§ Work required:
Each line from the one containing "winners including Frankel, Enable & Kingman." through the final line of the records is to be repeated exactly, with no additions.

§ Exercise data:

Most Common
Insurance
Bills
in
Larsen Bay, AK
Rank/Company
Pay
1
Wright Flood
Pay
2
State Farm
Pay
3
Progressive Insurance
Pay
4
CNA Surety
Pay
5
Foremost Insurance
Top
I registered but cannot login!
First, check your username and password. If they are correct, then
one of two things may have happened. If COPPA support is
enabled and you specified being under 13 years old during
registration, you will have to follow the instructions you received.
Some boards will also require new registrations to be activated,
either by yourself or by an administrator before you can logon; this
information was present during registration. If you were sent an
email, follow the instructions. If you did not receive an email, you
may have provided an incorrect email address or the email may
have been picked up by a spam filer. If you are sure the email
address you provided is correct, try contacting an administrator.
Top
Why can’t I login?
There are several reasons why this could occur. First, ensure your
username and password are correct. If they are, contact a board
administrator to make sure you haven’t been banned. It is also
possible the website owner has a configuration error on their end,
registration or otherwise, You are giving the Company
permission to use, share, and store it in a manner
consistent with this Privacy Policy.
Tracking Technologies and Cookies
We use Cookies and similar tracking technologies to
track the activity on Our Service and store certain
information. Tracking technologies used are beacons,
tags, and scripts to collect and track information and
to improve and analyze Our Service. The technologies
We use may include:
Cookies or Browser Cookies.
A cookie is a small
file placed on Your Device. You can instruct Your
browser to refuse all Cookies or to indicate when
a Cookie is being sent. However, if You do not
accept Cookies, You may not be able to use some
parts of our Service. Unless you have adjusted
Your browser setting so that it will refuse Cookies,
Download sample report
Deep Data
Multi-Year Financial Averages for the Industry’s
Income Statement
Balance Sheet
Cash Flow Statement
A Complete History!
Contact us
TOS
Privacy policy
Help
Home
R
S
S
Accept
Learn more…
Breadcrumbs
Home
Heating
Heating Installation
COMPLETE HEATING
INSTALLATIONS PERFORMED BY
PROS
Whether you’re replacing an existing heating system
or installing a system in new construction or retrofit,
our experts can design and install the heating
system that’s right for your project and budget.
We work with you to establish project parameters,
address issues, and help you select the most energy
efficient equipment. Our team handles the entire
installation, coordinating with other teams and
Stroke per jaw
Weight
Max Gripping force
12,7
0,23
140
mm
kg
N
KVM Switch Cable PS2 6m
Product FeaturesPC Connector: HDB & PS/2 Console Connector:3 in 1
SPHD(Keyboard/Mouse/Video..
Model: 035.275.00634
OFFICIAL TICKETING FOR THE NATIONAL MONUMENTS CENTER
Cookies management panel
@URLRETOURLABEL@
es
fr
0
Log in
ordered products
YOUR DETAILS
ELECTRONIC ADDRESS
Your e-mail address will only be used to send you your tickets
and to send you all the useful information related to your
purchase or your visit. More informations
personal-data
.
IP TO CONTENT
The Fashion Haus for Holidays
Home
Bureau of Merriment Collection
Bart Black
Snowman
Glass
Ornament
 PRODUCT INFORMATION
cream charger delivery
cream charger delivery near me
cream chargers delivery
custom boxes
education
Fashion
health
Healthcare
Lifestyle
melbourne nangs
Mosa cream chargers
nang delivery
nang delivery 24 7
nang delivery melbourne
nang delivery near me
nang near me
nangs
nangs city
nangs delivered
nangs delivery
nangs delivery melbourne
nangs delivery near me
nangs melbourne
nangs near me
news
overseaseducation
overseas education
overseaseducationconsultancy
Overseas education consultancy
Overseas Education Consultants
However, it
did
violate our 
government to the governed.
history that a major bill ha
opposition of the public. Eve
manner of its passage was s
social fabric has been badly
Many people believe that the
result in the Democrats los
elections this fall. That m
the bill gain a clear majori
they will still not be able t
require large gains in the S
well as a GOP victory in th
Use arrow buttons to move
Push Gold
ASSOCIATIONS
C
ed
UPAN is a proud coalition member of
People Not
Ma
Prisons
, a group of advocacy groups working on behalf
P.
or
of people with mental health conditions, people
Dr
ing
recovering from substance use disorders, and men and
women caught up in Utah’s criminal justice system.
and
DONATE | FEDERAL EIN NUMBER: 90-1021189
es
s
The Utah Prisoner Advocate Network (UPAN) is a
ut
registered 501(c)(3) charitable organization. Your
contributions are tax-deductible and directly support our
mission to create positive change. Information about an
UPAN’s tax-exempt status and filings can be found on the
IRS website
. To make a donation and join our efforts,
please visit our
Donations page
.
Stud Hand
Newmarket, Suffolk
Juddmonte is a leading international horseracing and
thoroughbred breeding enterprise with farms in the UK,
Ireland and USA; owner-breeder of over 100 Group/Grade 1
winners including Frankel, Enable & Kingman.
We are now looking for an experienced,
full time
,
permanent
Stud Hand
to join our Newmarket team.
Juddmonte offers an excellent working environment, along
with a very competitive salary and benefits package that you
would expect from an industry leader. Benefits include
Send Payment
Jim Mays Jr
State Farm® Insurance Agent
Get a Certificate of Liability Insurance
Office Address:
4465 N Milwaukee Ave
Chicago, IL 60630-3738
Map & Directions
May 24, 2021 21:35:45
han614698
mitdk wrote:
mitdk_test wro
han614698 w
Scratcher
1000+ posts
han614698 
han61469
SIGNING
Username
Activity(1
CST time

§ Solved problem:
winners including Frankel, Enable & Kingman.
We are now looking for an experienced,
full time
,
permanent
Stud Hand
to join our Newmarket team.
Juddmonte offers an excellent working environment, along
with a very competitive salary and benefits package that you
would expect from an industry leader. Benefits include
Send Payment
Jim Mays Jr
State Farm® Insurance Agent
Get a Certificate of Liability Insurance
Office Address:
4465 N Milwaukee Ave
Chicago, IL 60630-3738
Map & Directions
May 24, 2021 21:35:45
han614698
mitdk wrote:
mitdk_test wro
han614698 w
Scratcher
1000+ posts
han614698 
han61469
SIGNING
Username
Activity(1
CST time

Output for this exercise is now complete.